Further to my post on Fiona Pringle’s excellent Evening News article on honouring Edinburgh’s great women, possibly with a statue, here is the Evening News update – and it covers Mary Stewart! Click on the link in the tweet to read the article:

As you can read in this follow-up article, Mary Stewart features as

a popular nomination

It sounds as though a few of us may have responded to the original article with Mary Stewart’s name: great work, everyone!

Here is what it says about Mary Stewart:

MARY STEWART: CULTIVATED ADVENTUROUS HEROINES 

A popular nomination, the novelist Mary Stewart has been acknowledged as the writer who developed the romantic mystery genre over a career spanning 40 years.

Not only were her stories engaging and novel, but she shunned the traditional female characterisation and presented a new adventurous heroine who recoiled from the “normal” weak mould portrayed at the time.

Women in Mary’s books could drive fast cars, they could hold their own in dangerous situation and would fight their corner.

It was a new take on leading women in novels and readers were enthralled.

Born in 1916 Mary trained as a teacher before moving to Edinburgh in 1956 with her husband.
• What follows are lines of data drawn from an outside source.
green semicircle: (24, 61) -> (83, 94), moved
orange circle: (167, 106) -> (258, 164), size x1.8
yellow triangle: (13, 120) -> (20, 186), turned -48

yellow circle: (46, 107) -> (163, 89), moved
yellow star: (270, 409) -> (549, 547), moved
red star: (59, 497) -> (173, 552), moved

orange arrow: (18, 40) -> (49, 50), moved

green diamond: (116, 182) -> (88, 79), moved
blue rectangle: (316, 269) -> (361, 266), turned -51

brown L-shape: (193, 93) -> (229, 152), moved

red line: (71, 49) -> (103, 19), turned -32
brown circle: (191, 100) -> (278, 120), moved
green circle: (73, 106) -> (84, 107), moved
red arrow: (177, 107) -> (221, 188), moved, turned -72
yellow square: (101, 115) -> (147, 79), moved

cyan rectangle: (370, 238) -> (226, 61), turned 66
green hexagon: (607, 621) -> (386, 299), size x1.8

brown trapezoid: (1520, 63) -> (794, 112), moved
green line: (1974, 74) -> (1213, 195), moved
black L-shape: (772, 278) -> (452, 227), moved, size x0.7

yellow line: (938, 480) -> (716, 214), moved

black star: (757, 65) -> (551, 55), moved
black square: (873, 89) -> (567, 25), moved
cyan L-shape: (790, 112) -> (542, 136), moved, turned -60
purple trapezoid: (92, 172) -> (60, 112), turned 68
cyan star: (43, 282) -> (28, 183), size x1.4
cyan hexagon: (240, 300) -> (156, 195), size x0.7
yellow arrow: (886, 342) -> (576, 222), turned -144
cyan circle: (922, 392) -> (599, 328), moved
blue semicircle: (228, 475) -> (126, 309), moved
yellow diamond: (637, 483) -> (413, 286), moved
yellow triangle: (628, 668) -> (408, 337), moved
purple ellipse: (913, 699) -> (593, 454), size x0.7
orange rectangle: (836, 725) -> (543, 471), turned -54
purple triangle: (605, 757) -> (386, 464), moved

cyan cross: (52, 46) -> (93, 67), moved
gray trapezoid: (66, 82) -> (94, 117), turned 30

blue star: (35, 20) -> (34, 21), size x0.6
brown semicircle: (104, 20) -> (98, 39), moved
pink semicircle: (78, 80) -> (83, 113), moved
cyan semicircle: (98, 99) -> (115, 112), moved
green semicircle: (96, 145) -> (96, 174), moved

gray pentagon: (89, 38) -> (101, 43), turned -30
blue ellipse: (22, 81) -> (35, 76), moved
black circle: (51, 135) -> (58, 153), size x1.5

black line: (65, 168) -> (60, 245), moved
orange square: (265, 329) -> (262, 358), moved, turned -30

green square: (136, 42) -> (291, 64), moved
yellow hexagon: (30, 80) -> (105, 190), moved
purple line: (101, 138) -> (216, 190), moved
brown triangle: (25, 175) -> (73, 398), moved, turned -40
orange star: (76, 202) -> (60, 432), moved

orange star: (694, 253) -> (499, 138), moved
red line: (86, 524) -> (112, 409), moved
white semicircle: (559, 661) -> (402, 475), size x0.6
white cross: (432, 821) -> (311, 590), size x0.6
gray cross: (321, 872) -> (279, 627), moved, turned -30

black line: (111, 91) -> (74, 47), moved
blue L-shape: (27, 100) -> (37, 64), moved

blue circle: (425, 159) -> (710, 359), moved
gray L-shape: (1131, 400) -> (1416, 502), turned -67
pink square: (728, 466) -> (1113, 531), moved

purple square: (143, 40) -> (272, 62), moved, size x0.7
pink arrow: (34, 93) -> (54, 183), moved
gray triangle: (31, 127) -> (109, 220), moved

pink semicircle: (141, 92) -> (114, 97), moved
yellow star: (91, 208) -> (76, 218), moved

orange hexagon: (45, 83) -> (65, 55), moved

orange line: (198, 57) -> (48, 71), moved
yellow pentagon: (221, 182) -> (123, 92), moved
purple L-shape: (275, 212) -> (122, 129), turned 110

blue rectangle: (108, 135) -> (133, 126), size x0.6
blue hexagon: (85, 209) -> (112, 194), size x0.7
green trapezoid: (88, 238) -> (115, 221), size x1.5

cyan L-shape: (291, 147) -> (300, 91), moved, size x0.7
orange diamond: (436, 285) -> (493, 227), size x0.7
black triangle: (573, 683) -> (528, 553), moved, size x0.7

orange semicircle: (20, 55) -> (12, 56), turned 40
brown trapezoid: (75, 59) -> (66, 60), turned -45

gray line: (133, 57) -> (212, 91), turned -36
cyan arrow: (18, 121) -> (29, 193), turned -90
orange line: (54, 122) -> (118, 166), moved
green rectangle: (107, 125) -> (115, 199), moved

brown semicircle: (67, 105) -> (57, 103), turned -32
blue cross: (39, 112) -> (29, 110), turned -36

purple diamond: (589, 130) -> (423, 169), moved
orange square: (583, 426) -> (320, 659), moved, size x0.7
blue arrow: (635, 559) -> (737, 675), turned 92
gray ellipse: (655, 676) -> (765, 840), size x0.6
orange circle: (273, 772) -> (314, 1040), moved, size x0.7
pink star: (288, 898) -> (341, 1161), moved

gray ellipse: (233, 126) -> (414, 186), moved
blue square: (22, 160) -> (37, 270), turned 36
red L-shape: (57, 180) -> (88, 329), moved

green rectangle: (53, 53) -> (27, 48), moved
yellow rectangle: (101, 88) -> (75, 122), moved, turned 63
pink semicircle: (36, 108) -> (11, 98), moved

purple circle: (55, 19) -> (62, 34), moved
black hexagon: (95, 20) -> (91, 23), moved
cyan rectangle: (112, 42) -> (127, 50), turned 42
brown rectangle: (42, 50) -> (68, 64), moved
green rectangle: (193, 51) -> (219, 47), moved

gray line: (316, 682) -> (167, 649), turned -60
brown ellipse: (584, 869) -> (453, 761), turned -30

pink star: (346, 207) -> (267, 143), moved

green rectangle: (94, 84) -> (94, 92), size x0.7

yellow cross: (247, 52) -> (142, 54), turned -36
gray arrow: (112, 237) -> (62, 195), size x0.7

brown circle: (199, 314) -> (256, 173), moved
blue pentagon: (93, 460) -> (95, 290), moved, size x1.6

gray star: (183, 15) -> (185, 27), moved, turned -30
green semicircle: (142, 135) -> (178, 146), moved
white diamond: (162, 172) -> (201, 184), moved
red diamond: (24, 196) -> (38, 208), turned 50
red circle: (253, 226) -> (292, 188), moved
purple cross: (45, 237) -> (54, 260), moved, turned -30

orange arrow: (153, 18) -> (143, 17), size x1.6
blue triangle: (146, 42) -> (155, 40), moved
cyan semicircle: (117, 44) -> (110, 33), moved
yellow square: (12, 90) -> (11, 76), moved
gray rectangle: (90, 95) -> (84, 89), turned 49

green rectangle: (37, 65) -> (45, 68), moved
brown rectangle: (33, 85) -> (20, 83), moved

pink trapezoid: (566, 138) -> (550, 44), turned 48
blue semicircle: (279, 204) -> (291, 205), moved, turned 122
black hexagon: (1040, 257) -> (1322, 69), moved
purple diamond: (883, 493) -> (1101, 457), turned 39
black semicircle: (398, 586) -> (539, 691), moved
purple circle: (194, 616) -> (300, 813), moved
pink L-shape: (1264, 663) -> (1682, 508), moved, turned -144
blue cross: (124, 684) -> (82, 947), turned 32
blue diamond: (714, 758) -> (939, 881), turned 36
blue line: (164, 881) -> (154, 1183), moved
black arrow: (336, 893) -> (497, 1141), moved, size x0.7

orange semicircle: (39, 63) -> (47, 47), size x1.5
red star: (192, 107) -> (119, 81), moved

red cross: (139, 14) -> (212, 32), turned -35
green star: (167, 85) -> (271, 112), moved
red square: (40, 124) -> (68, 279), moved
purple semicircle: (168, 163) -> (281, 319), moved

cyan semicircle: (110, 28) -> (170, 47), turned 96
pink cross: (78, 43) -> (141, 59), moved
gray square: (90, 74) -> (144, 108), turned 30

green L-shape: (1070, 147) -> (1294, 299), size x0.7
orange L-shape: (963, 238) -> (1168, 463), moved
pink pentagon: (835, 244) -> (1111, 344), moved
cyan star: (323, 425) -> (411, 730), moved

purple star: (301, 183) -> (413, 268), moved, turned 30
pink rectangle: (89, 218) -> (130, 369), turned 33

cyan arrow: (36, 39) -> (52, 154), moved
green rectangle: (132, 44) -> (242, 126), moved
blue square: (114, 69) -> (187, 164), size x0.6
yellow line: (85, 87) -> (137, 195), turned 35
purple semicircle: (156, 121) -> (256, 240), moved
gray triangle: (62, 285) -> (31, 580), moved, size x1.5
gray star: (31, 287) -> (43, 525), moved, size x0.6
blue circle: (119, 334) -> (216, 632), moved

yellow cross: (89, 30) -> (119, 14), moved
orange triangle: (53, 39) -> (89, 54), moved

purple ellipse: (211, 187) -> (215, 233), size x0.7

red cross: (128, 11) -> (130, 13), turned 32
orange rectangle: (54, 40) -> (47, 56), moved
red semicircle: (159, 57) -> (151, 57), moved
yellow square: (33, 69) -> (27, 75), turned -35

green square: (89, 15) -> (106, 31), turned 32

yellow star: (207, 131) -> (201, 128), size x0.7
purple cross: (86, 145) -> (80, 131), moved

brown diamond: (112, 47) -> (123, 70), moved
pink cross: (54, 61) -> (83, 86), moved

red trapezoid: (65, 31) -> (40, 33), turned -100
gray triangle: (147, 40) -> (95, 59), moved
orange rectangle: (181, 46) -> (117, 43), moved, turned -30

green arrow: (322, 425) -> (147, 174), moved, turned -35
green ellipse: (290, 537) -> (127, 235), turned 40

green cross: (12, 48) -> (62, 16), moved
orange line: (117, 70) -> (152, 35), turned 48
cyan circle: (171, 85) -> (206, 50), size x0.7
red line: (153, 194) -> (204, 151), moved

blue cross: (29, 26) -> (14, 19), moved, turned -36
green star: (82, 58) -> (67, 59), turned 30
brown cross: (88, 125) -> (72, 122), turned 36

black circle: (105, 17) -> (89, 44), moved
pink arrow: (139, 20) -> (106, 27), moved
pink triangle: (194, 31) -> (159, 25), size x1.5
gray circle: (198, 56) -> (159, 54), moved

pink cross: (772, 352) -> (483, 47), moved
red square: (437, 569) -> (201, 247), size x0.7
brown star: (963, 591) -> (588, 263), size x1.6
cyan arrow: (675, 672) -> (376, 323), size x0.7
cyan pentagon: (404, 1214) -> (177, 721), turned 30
Her background in English and a classical education gave her the ability to spin wonderfully engaging and compelling tales littered with casual and intelligent literary allusions, earning the plaudit as a natural successor to Jane Austen and Charlotte Bronte.

Her storytelling was a quality she believed was inherent, saying “I am first and foremost, a teller of tales”.

Mary’s first novel – Madam, Will You Talk? published shortly after arriving in Edinburgh – was followed by many other successful works over the years, including her bestseller The Crystal Cave.

Isn’t it terrific to see Mary Stewart given this write-up in her adoptive city’s newspaper?